Bisnis.com, JAKARTA – Pemerintah Provinsi (Pemprov) DKI Jakarta kembali meraih opini wajar tanpa pengecualian (WTP) dari hasil pemeriksaan Laporan Keuangan tahun 2023 yang dilakukan oleh Badan Pemeriksa Keuangan (BPK).
Hal tersebut disampaikan oleh Anggota V BPK, Ahmadi Noor Supit dalam sidang paripurna DPRD DKI Jakarta yang berlangsung pada hari ini. Penjabat (Pj.) Gubernur DKI Jakarta, Heru Budi Hartono juga hadir dalam pergelaran tersebut.
“Berdasarkan analisis dampak-dampak permasalahan yang ditemukan dalam proses pemeriksaan dengan mempertimbangkan kesesuaian dan kewajaran laporan keuangan sesuai standar pemerintah, termasuk rencana aksi perbaikan yang akan dilaksanakan oleh Pemerintah Provinsi DKI Jakarta, BPK memberikan opini wajar tanpa pengecualian,” katanya di Gedung DPRD DKI, Jakarta Pusat, Kamis (25/7/2024).
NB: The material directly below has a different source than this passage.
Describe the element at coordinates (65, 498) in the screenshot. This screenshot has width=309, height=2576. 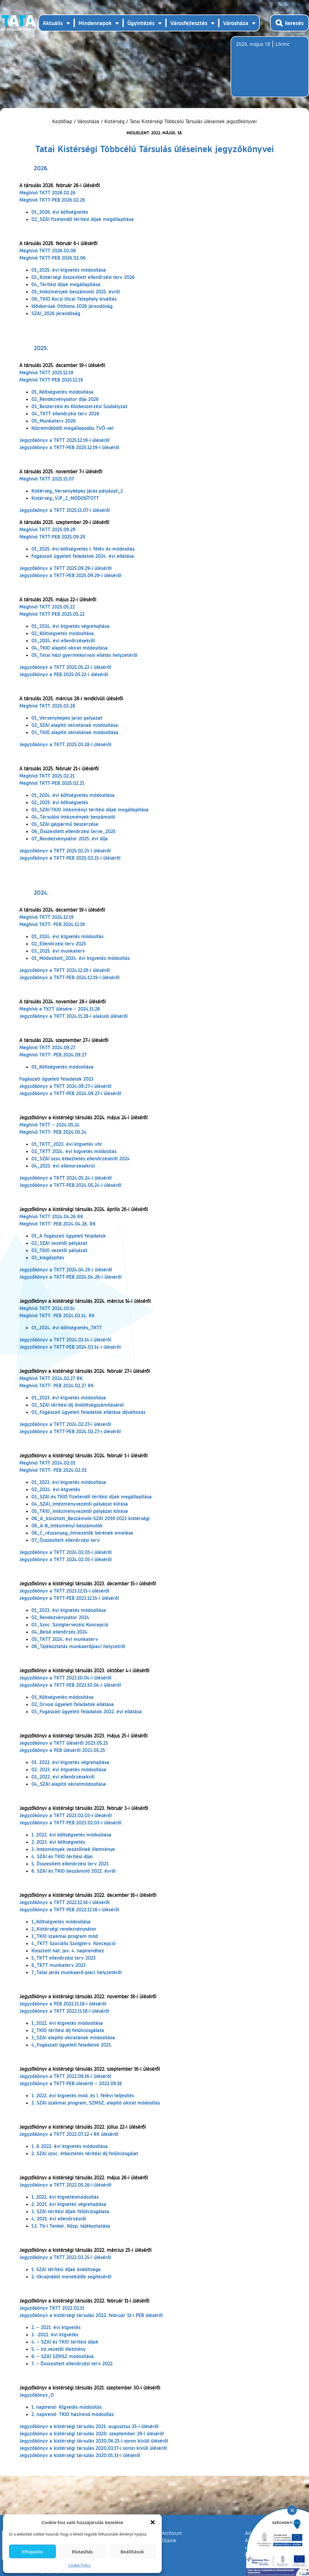 I see `Kistérség_VJP_2_MÓDOSÍTOTT` at that location.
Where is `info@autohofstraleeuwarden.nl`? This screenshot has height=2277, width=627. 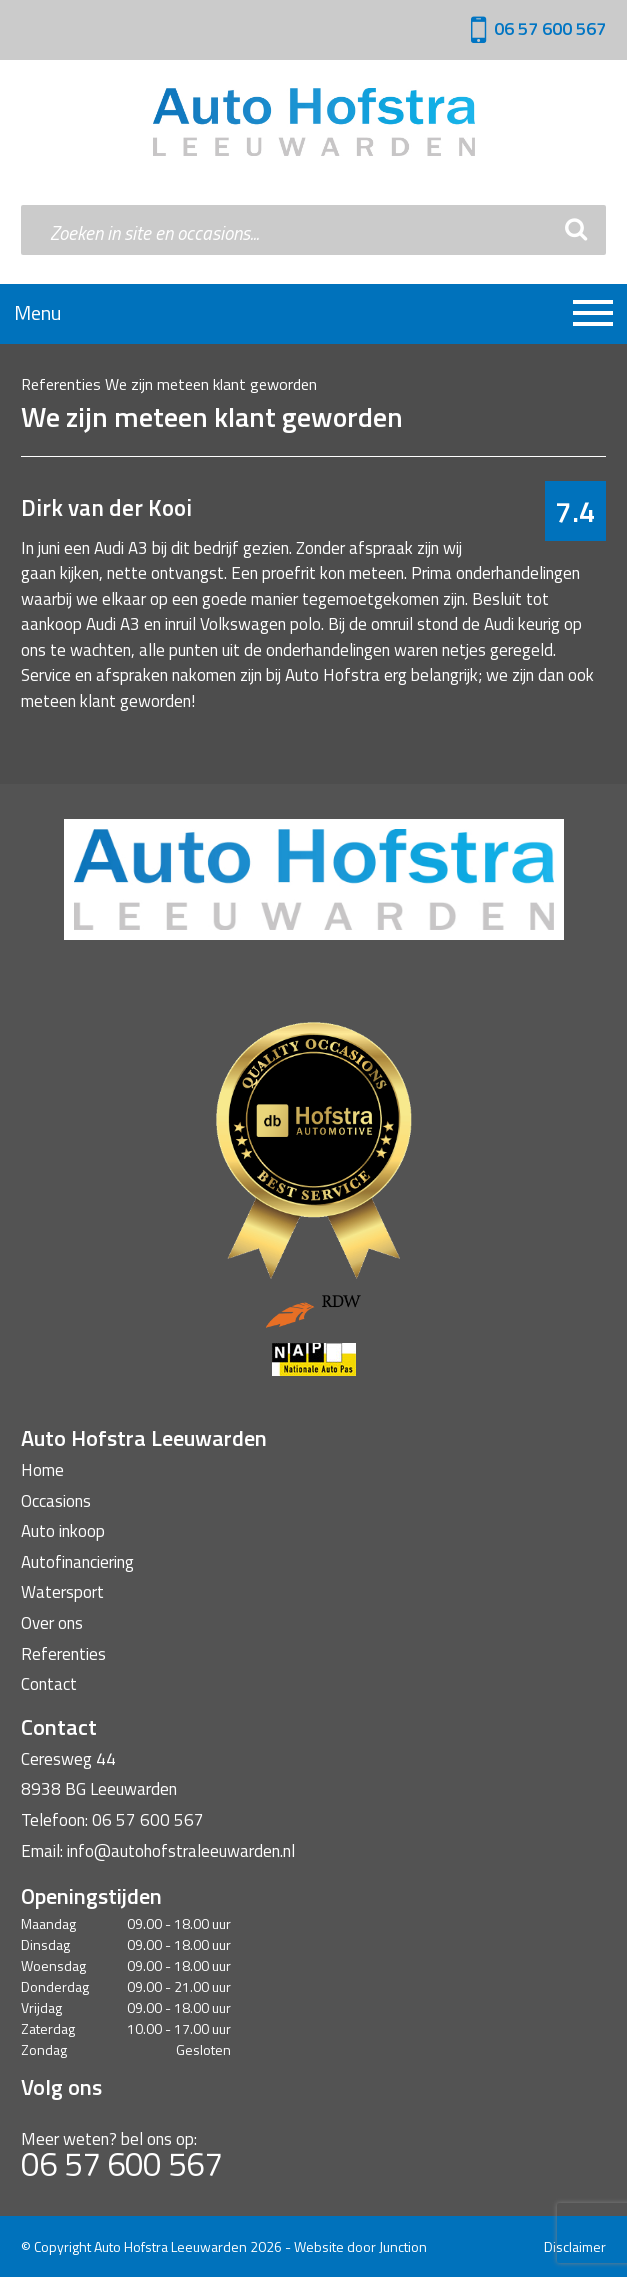 info@autohofstraleeuwarden.nl is located at coordinates (181, 1851).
Dengan demikian, menurut Ahmadi, Pemprov DKI Jakarta telah berhasil mempertahankan raihan opini WTP unuk ketujuh kali berturut-turut.
“Capaian ini hendaknya menjadi dorongan untuk selalu meningkatkan akuntabilitas dan transparansi pengelolaan keuangan daerah serta meningkatkan kualitas laporan keuangan, sehingga akan menjadi prestasi yang patut dibanggakan,” sambungnya.
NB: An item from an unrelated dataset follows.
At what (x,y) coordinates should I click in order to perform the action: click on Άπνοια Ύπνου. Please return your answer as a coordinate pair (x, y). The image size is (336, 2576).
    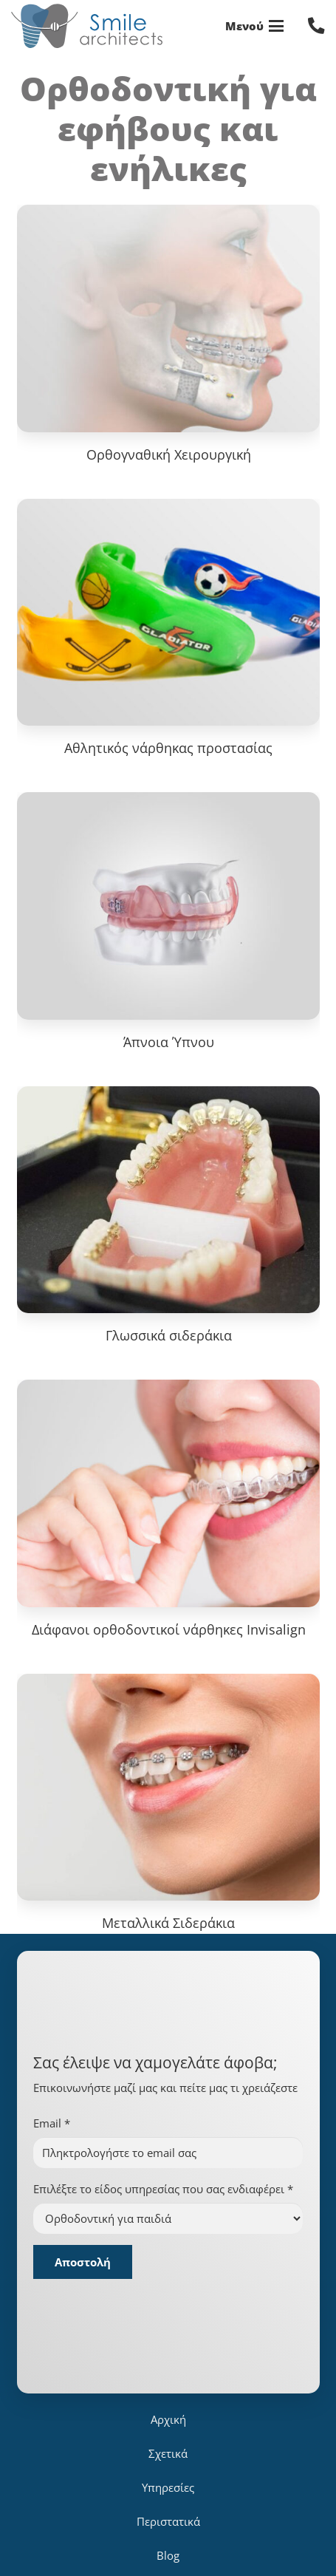     Looking at the image, I should click on (168, 1042).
Namun demikian, pihaknya masih menemukan beragam permasalahan pengelolaan keuangan di lingkup Pemprov DKI.
Baca Juga
Permasalahan pertama terletak pada Aset Tetap Tanah di lokasi Surat Izin Penunjukan Penggunaan Tanah (SIPPT) yang berpotensi tercatat ganda, pencatatan bidang tanah pada lokasi SIPPT belum seluruhnya didukung BAST dari pengembang, dan penyelesaian Aset Tetap Konstruksi Dalam Pengerjaan yang berlarut-larut.
Lebih lanjut, Pemprov DKI juga belum menerima pendapatan dari sewa lahan oleh PT Jakarta Propertindo (Jakpro), Bank DKI, dan pihak ketiga lainnya serta potensi pendapatan atas pemanfaatan Barang Milik Daerah (BMD) yang belum didukung perjanjian kerja sama.
Berikutnya, masih terdapat kekurangan volume atas pelaksanaan beberapa paket pekerjaan dan keterlambatan penyelesaian pekerjaan yang belum dikenakan denda.
Keempat, Pemprov DKI Jakarta belum memiliki mekanisme pencatatan atas penerimaan hibah langsung dari pemerintah pusat.
“Kelima, penyaluran bantuan sosial kepada beberapa penerima tidak memenuhi kriteria pada Dinas Sosial dan Dinas Pendidikan,” tandas Ahmadi.